Major Industry Trends
The shipping industry has basically been at stall speed since the global economic slowdown, apart from a brief but illusory flurry of positive activity in 2010. The outlook for 2014 is at best mixed, and the probability is that overcapacity in the container sector, in particular, will accelerate the trend toward lower rates signaled by Maersk, one of the biggest global shipping lines, in its third-quarter 2013 report.
Shipping relies heavily on global trade flows and growth in emerging markets to generate demand for tankers, bulk ore carriers, and container ships to ply from East to West and back again. As soon as trade slackens or the infrastructure build-out in the developing economies of China and India slows, the shipping industry is in trouble.
The industry has its own, highly accurate barometer of demand in the shape of the Baltic Dry Index. This is an index of freight shipping maintained by the Baltic Exchange, based in London. It provides a measure of the daily average cost of shipping bulk dry commodities, such as iron ore, coal, and grain. Shipping contracts are struck months in advance of the goods actually being shipped, so the Baltic Dry Index offers a very good window into whether the world’s trade is contracting or expanding. The higher the demand for bulk freight around the world, the higher the index. If the Baltic Dry starts to fall away, that is a sign that trade will contract sharply some months hence.
In April 2010 the Baltic Dry Index had risen by 58.5% over the previous 12 months and there was considerable optimism that the world had moved into a recovery phase, with strong emerging market growth pulling advanced markets out of their slump. However, by mid-2011 almost all that optimism had faded in the face of the European sovereign debt crisis and persistent weakness in the US economy. Inevitably, the shipping industry suffered as a result and its woes continued through 2012, which, by consensus, was a very bad year, and after some initial pick-up in 2013 things are once again looking tough for the sector.
According to an article in the December 22, 2013, edition of Drewry Maritime Research’s Container Insight, a large pool of surplus giant container ships—those able to take 8,000 to 10,000 standard containers (teu, or 20-ft equivalent unit)—is building up, with shipowners ordering a number of large vessels while shipyards are busy completing earlier orders. All of this adds up to still more overcapacity in the sector unless, as the journal puts it, “unusual service developments” are in the pipeline. The shipping industry is notoriously secretive. So it is possible (though unlikely) that ship owners might have been given a “heads-up” on developments about which the rest of the world knows little or nothing. Overcapacity is pretty easy to spot and its impact on freight costs is huge, which is good news for shippers and terrible news for the industry. As Drewry’s Container Insight points out, by the end of 2013 some 55 vessels averaging 8,600 teu will have been delivered, expanding the sector’s capacity by 18%, which is way ahead of global cargo growth.

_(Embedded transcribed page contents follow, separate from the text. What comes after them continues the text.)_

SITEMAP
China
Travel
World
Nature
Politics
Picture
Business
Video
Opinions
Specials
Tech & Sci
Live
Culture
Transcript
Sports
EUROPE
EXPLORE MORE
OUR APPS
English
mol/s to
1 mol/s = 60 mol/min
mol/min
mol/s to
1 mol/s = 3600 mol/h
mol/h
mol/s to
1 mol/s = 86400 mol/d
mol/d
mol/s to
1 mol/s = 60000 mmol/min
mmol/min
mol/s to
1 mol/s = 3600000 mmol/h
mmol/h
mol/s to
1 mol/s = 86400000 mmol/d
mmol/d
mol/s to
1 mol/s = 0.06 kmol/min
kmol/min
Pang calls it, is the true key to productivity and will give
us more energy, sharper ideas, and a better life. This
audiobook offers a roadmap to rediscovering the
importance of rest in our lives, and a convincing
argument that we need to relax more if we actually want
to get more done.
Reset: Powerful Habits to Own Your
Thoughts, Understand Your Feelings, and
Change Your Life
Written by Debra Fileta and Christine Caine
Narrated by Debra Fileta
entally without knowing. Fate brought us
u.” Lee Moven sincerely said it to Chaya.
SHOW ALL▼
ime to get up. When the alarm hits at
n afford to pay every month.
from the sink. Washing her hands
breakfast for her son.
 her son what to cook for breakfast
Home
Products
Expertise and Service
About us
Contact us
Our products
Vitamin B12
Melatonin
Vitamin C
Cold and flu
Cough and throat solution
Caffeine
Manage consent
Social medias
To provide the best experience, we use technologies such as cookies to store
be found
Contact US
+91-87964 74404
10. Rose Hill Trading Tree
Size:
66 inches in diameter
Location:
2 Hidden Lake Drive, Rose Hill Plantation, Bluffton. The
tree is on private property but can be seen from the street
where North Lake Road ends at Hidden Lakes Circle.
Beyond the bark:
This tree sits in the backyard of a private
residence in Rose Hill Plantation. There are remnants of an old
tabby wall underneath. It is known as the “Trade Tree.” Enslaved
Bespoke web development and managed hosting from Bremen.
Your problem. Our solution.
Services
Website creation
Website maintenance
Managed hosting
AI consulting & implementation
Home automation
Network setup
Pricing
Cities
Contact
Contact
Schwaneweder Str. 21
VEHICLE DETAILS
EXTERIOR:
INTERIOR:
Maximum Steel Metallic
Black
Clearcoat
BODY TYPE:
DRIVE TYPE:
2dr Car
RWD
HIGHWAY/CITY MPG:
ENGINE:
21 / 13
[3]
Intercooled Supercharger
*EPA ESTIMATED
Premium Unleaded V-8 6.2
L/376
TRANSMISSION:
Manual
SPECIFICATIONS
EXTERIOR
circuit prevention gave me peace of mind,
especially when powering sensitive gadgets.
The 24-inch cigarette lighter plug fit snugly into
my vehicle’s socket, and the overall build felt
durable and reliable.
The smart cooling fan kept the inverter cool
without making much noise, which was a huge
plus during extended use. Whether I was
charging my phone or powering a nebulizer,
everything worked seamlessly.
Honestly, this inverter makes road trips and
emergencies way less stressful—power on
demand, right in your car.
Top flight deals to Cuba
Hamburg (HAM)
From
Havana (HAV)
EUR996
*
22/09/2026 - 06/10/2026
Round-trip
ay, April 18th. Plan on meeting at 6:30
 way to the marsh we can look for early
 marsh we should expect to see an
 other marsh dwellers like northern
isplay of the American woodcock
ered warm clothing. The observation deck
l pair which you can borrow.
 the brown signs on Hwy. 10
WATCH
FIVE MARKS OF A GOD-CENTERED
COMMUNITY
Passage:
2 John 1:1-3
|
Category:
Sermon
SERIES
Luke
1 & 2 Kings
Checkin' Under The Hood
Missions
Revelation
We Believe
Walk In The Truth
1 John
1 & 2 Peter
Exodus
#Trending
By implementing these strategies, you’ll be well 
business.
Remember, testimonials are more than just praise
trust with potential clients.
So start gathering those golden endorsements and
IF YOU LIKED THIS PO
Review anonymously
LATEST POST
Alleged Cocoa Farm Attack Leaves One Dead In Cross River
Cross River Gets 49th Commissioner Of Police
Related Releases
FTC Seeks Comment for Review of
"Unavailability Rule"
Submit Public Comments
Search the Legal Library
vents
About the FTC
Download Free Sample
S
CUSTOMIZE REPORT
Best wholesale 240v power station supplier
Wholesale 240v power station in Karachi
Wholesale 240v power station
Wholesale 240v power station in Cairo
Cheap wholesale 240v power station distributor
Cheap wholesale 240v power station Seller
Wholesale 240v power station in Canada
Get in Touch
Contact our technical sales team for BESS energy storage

On top of this, another 40 are due for delivery in 2014, increasing capacity by a further 11.6%, with 45 more due for delivery in 2015, adding the same again. To make matters worse, the journal points out, three of the industry’s biggest shipping companies, Maersk, Mediterranean Shipping Company (MSC), and the French company CMA CMG S.A., are planning to merge their shipping operations on routes between North Europe and Asia, and on the North South route in the second quarter of 2014, which will render another 20 large container vessels surplus to requirements. Maersk for its part regards the coming merger as extremely positive and a rationalization of trade operations on the route that will maximize efficiencies and improve profits despite lower freight rates.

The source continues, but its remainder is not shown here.